Télécran: Wie kommt man als grüne Partei aus dem Dilemma heraus, das eigentlich drängendste Problem unserer Zeit, den Klimawandel, auch mit Verboten und Verzicht zu bekämpfen, während viele Bürger angesichts der schlechten Wirtschaftslage notgedrungen zuerst an sich und ihren Geldbeutel denken?

Sam Tanson: Wir sind uns dessen bewusst, doch wir betreiben Klimapolitik nicht nur für Menschen, die sie sich leisten können. Energie etwa hat einen hohen Kostenpunkt. Viele Hausbesitzer setzen heute auf Wärmepumpen und Solarzellen auf dem Dach. Sie erhalten dadurch mehr energetische Unabhängigkeit, ihre Rechnungen sinken und sie erhalten Zuschüsse. Der Staat fördert und begleitet, Bürger und Klima gewinnen. So funktioniert das Modell, das wir uns vorstellen. Wir wollen zudem bei den Klimabeihilfen einen Tiers Payant einführen: Der Staat streckt die Fördergelder vor, sodass man nicht mehr auf die Rückzahlung warten muss. Das soll den Umstieg erleichtern. Bei den Prämien gibt es zudem einen Aufschlag für Personen mit niedrigerem Einkommen. Und weil bei der Elektromobilität trotz der Beihilfe von bis zu 8000 Euro immer noch ein Preisunterschied zum Verbrenner besteht, schlagen wir ein Leasing social vor, dank dem jeder zu einem günstigen Preis über ein E-Fahrzeug verfügen kann.

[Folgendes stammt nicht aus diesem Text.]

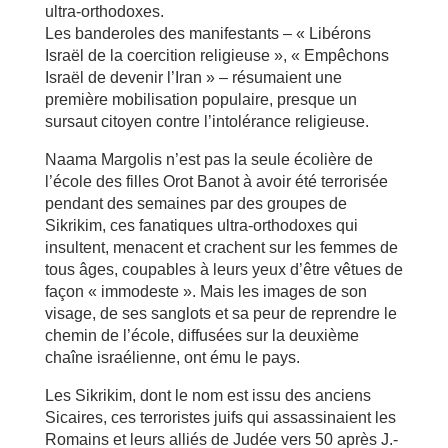
ultra-orthodoxes.
Les banderoles des manifestants – « Libérons
Israël de la coercition religieuse », « Empêchons
Israël de devenir l’Iran » – résumaient une
première mobilisation populaire, presque un
sursaut citoyen contre l’intolérance religieuse.
Naama Margolis n’est pas la seule écolière de
l’école des filles Orot Banot à avoir été terrorisée
pendant des semaines par des groupes de
Sikrikim, ces fanatiques ultra-orthodoxes qui
insultent, menacent et crachent sur les femmes de
tous âges, coupables à leurs yeux d’être vêtues de
façon « immodeste ». Mais les images de son
visage, de ses sanglots et sa peur de reprendre le
chemin de l’école, diffusées sur la deuxième
chaîne israélienne, ont ému le pays.
Les Sikrikim, dont le nom est issu des anciens
Sicaires, ces terroristes juifs qui assassinaient les
Romains et leurs alliés de Judée vers 50 après J.-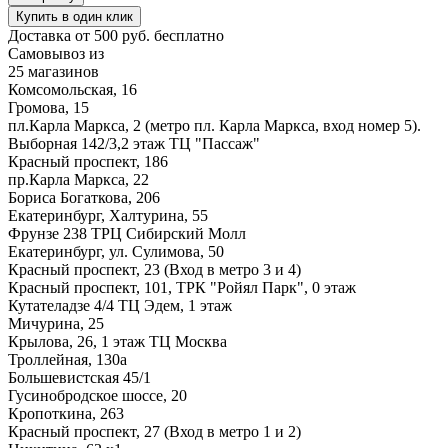
Купить в один клик
Доставка от 500 руб. бесплатно
Самовывоз из
25 магазинов
Комсомольская, 16
Громова, 15
пл.Карла Маркса, 2 (метро пл. Карла Маркса, вход номер 5).
Выборная 142/3,2 этаж ТЦ "Пассаж"
Красный проспект, 186
пр.Карла Маркса, 22
Бориса Богаткова, 206
Екатеринбург, Халтурина, 55
Фрунзе 238 ТРЦ Сибирский Молл
Екатеринбург, ул. Сулимова, 50
Красный проспект, 23 (Вход в метро 3 и 4)
Красный проспект, 101, ТРК "Ройял Парк", 0 этаж
Кутателадзе 4/4 ТЦ Эдем, 1 этаж
Мичурина, 25
Крылова, 26, 1 этаж ТЦ Москва
Троллейная, 130а
Большевистская 45/1
Гусинобродское шоссе, 20
Кропоткина, 263
Красный проспект, 27 (Вход в метро 1 и 2)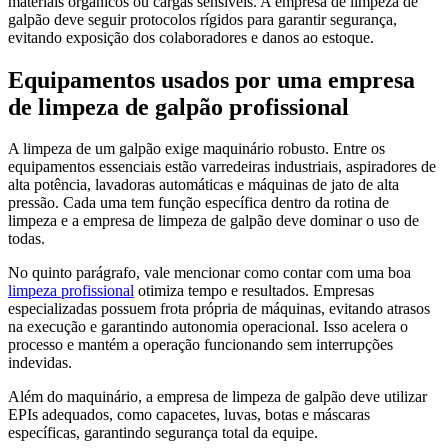
materiais orgânicos ou cargas sensíveis. A empresa de limpeza de
galpão deve seguir protocolos rígidos para garantir segurança,
evitando exposição dos colaboradores e danos ao estoque.
Equipamentos usados por uma empresa
de limpeza de galpão profissional
A limpeza de um galpão exige maquinário robusto. Entre os
equipamentos essenciais estão varredeiras industriais, aspiradores de
alta potência, lavadoras automáticas e máquinas de jato de alta
pressão. Cada uma tem função específica dentro da rotina de
limpeza e a empresa de limpeza de galpão deve dominar o uso de
todas.
No quinto parágrafo, vale mencionar como contar com uma boa
limpeza profissional
otimiza tempo e resultados. Empresas
especializadas possuem frota própria de máquinas, evitando atrasos
na execução e garantindo autonomia operacional. Isso acelera o
processo e mantém a operação funcionando sem interrupções
indevidas.
Além do maquinário, a empresa de limpeza de galpão deve utilizar
EPIs adequados, como capacetes, luvas, botas e máscaras
específicas, garantindo segurança total da equipe.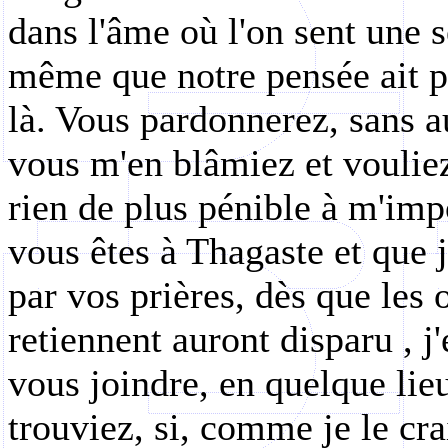
dans l'âme où l'on sent une 
même que notre pensée ait pu
là. Vous pardonnerez, sans au
vous m'en blâmiez et voulie
rien de plus pénible à m'imp
vous êtes à
Thagaste
et que j
par vos prières, dès que les
retiennent auront disparu , j
vous joindre, en quelque lie
trouviez, si, comme je le cra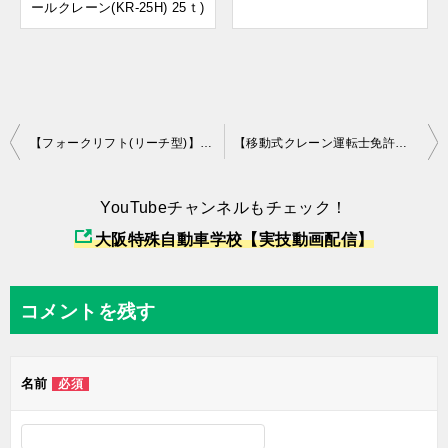
ールクレーン(KR-25H) 25ｔ)
投
【フォークリフト(リーチ型)】実技講習の模範運転(コース前編)
【移動式クレーン運転士免許】実技教習の模範運転(新移動式クレーン：KATOホイールクレーン(KR-25H) 25ｔ)
稿
ナ
YouTubeチャンネルもチェック！
ビ
大阪特殊自動車学校【実技動画配信】
ゲ
ー
コメントを残す
シ
ョ
名前
必須
ン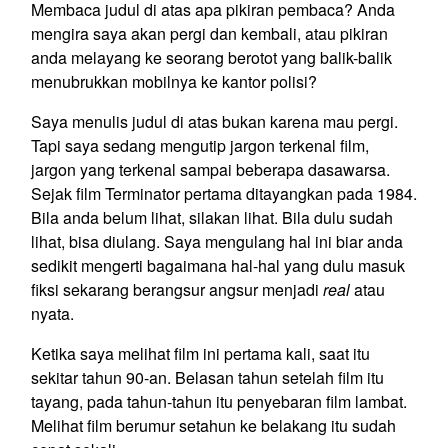
Membaca judul di atas apa pikiran pembaca? Anda
mengira saya akan pergi dan kembali, atau pikiran
anda melayang ke seorang berotot yang balik-balik
menubrukkan mobilnya ke kantor polisi?
Saya menulis judul di atas bukan karena mau pergi.
Tapi saya sedang mengutip jargon terkenal film,
jargon yang terkenal sampai beberapa dasawarsa.
Sejak film Terminator pertama ditayangkan pada 1984.
Bila anda belum lihat, silakan lihat. Bila dulu sudah
lihat, bisa diulang. Saya mengulang hal ini biar anda
sedikit mengerti bagaimana hal-hal yang dulu masuk
fiksi sekarang berangsur angsur menjadi
real
atau
nyata.
Ketika saya melihat film ini pertama kali, saat itu
sekitar tahun 90-an. Belasan tahun setelah film itu
tayang, pada tahun-tahun itu penyebaran film lambat.
Melihat film berumur setahun ke belakang itu sudah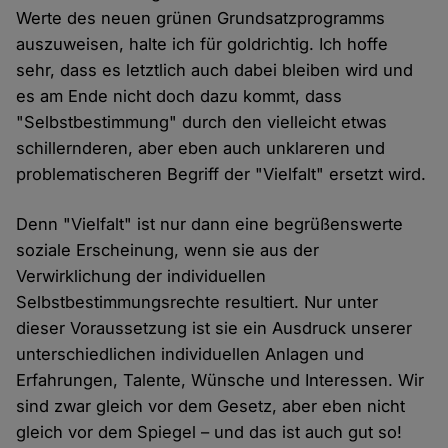
Werte des neuen grünen Grundsatzprogramms
auszuweisen, halte ich für goldrichtig. Ich hoffe
sehr, dass es letztlich auch dabei bleiben wird und
es am Ende nicht doch dazu kommt, dass
"Selbstbestimmung" durch den vielleicht etwas
schillernderen, aber eben auch unklareren und
problematischeren Begriff der "Vielfalt" ersetzt wird.
Denn "Vielfalt" ist nur dann eine begrüßenswerte
soziale Erscheinung, wenn sie aus der
Verwirklichung der individuellen
Selbstbestimmungsrechte resultiert. Nur unter
dieser Voraussetzung ist sie ein Ausdruck unserer
unterschiedlichen individuellen Anlagen und
Erfahrungen, Talente, Wünsche und Interessen. Wir
sind zwar gleich vor dem Gesetz, aber eben nicht
gleich vor dem Spiegel – und das ist auch gut so!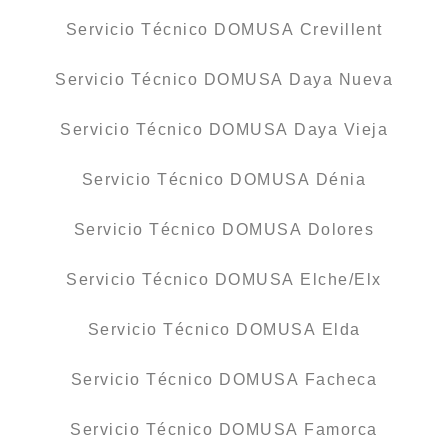
Servicio Técnico DOMUSA Crevillent
Servicio Técnico DOMUSA Daya Nueva
Servicio Técnico DOMUSA Daya Vieja
Servicio Técnico DOMUSA Dénia
Servicio Técnico DOMUSA Dolores
Servicio Técnico DOMUSA Elche/Elx
Servicio Técnico DOMUSA Elda
Servicio Técnico DOMUSA Facheca
Servicio Técnico DOMUSA Famorca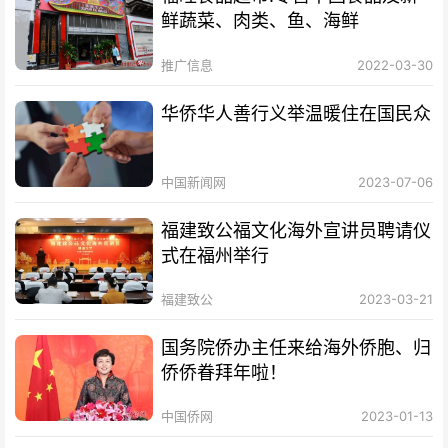
鲜蔬菜、肉类、鱼、海鲜
推广信息
2022-03-30
华侨华人善行义举温暖住在国民众
中国新闻网
2023-07-06
福建致公福文化海外宣讲员聘请仪
式在福州举行
福建致公
2023-03-21
国务院侨办主任来给海外侨胞、归
侨侨眷拜年啦！
中国侨网
2023-01-13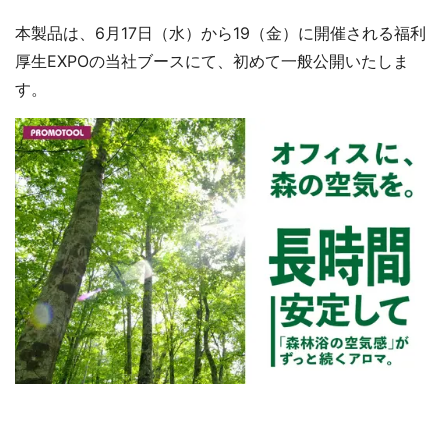
本製品は、6月17日（水）から19（金）に開催される福利
厚生EXPOの当社ブースにて、初めて一般公開いたしま
す。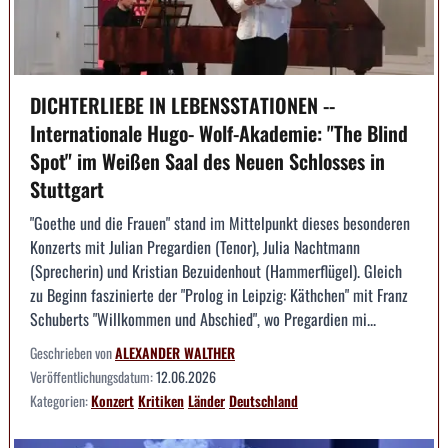
DICHTERLIEBE IN LEBENSSTATIONEN --
Internationale Hugo- Wolf-Akademie: "The Blind
Spot" im Weißen Saal des Neuen Schlosses in
Stuttgart
"Goethe und die Frauen" stand im Mittelpunkt dieses besonderen
Konzerts mit Julian Pregardien (Tenor), Julia Nachtmann
(Sprecherin) und Kristian Bezuidenhout (Hammerflügel). Gleich
zu Beginn faszinierte der "Prolog in Leipzig: Käthchen" mit Franz
Schuberts "Willkommen und Abschied", wo Pregardien mi...
Geschrieben von
ALEXANDER WALTHER
Veröffentlichungsdatum:
12.06.2026
Kategorien:
Konzert
Kritiken
Länder
Deutschland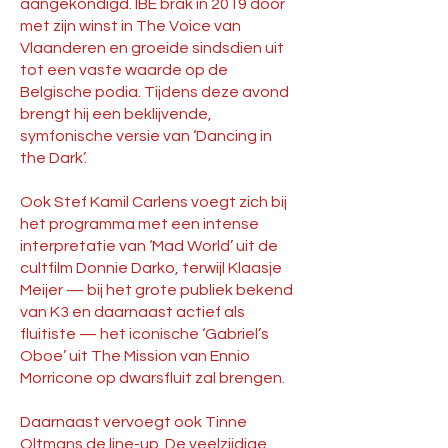
aangekondigd. IBE brak in 2019 door
met zijn winst in The Voice van
Vlaanderen en groeide sindsdien uit
tot een vaste waarde op de
Belgische podia. Tijdens deze avond
brengt hij een beklijvende,
symfonische versie van ‘Dancing in
the Dark’.
Ook Stef Kamil Carlens voegt zich bij
het programma met een intense
interpretatie van ‘Mad World’ uit de
cultfilm Donnie Darko, terwijl Klaasje
Meijer — bij het grote publiek bekend
van K3 en daarnaast actief als
fluitiste — het iconische ‘Gabriel’s
Oboe’ uit The Mission van Ennio
Morricone op dwarsfluit zal brengen.
Daarnaast vervoegt ook Tinne
Oltmans de line-up. De veelzijdige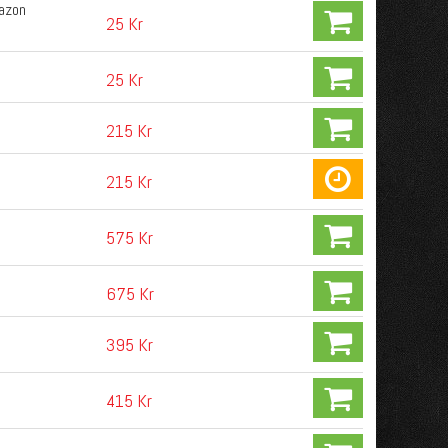
mazon
25 Kr
25 Kr
215 Kr
215 Kr
575 Kr
675 Kr
395 Kr
415 Kr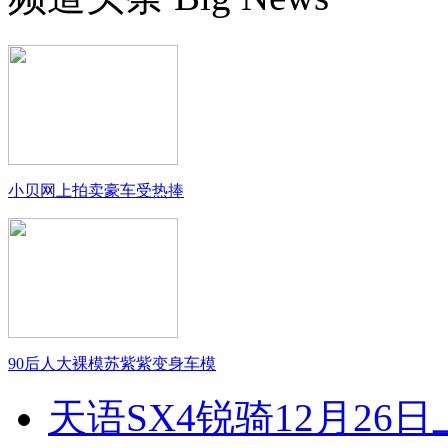
小贝网上拍卖豪车受热捧
90后人大裸模苏紫紫变身车模
天语SX4锐骑12月26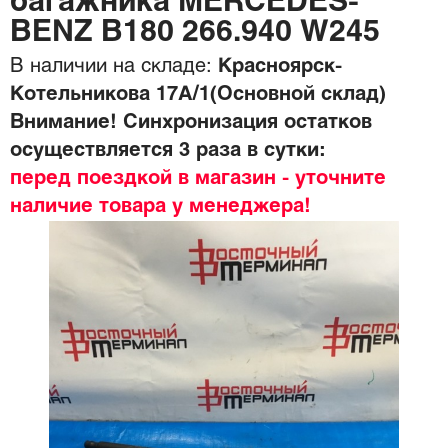
багажника MERCEDES-
BENZ B180 266.940 W245
В наличии на складе:
Красноярск-
Котельникова 17А/1(Основной склад)
Внимание! Синхронизация остатков
осуществляется 3 раза в сутки:
перед поездкой в магазин - уточните
наличие товара у менеджера!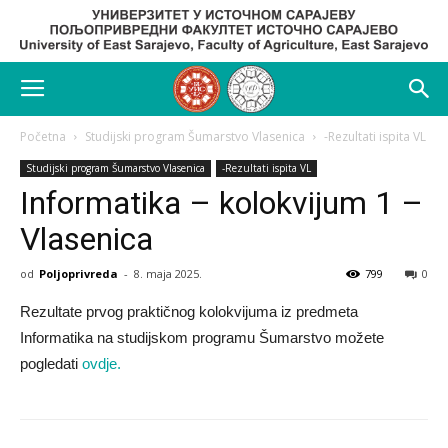
Početna
Studijski program Šumarstvo Vlasenica
-Rezultati ispita VL
Studijski program Šumarstvo Vlasenica
-Rezultati ispita VL
Informatika – kolokvijum 1 –
Vlasenica
od
Poljoprivreda
-
8. maja 2025.
799
0
Rezultate prvog praktičnog kolokvijuma iz predmeta
Informatika na studijskom programu Šumarstvo možete
pogledati
ovdje.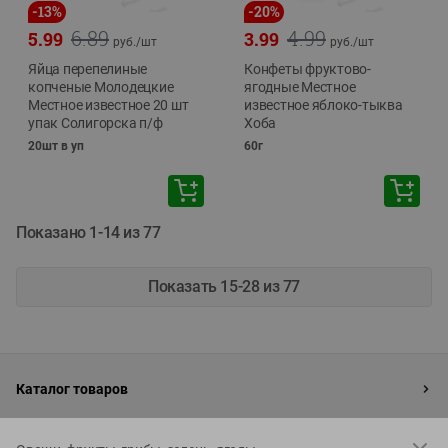
-
13
%
-
20
%
6.89
4.99
5.99
3.99
руб./
шт
руб./
шт
Яйца перепелиные
Конфеты фруктово-
копченые Молодецкие
ягодные Местное
Местное известное 20 шт
известное яблоко-тыква
упак Солигорска п/ф
Хоба
20шт в уп
60г
Показано 1-14 из 77
Показать 15-28 из 77
Каталог товаров
Специально для вас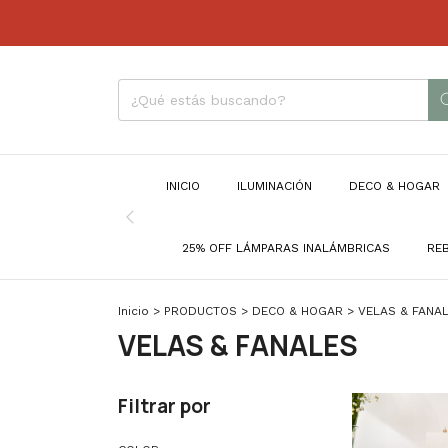
INICIO
ILUMINACIÓN
DECO & HOGAR
25% OFF LÁMPARAS INALÁMBRICAS
RE
Inicio
>
PRODUCTOS
>
DECO & HOGAR
>
VELAS & FANA
VELAS & FANALES
Filtrar por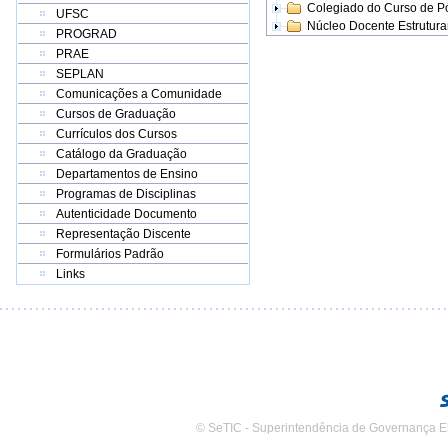
Colegiado do Curso de 
UFSC
Núcleo Docente Estrutur
PROGRAD
PRAE
SEPLAN
Comunicações a Comunidade
Cursos de Graduação
Currículos dos Cursos
Catálogo da Graduação
Departamentos de Ensino
Programas de Disciplinas
Autenticidade Documento
Representação Discente
Formulários Padrão
Links
© SeTIC - Superintendência de Governança E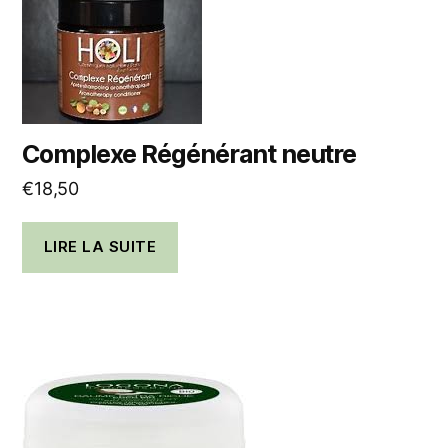
Complexe Régénérant neutre
€
18,50
LIRE LA SUITE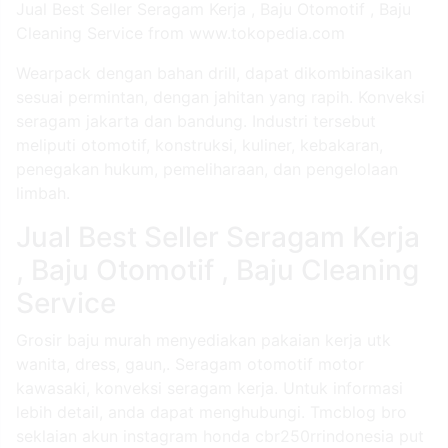
Jual Best Seller Seragam Kerja , Baju Otomotif , Baju
Cleaning Service from www.tokopedia.com
Wearpack dengan bahan drill, dapat dikombinasikan
sesuai permintan, dengan jahitan yang rapih. Konveksi
seragam jakarta dan bandung. Industri tersebut
meliputi otomotif, konstruksi, kuliner, kebakaran,
penegakan hukum, pemeliharaan, dan pengelolaan
limbah.
Jual Best Seller Seragam Kerja
, Baju Otomotif , Baju Cleaning
Service
Grosir baju murah menyediakan pakaian kerja utk
wanita, dress, gaun,. Seragam otomotif motor
kawasaki, konveksi seragam kerja. Untuk informasi
lebih detail, anda dapat menghubungi. Tmcblog bro
seklaian akun instagram honda cbr250rrindonesia put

Télécran: Wenn es zu einer Neuauflage von Blau-Rot-Grün käme: Wären Kultur und Justiz wieder Ihre Wunschministerien?

Sam Tanson: Die Kombination dieser Ministerien liegt mir, weil sie zwei Seiten meiner Persönlichkeit und zwei Leidenschaften vereint. In der Kultur steckt mein Herzblut. Die Justiz ist ein Kernministerium. In der letzten Legislaturperiode wurden 80 Gesetze verabschiedet, etliche sind in Arbeit, und ich weiß, was ich in den nächsten fünf Jahren noch umsetzen möchte. Aber ich bin ein vielseitig interessierter Mensch und verschließe mich keiner anderen Aufgabe.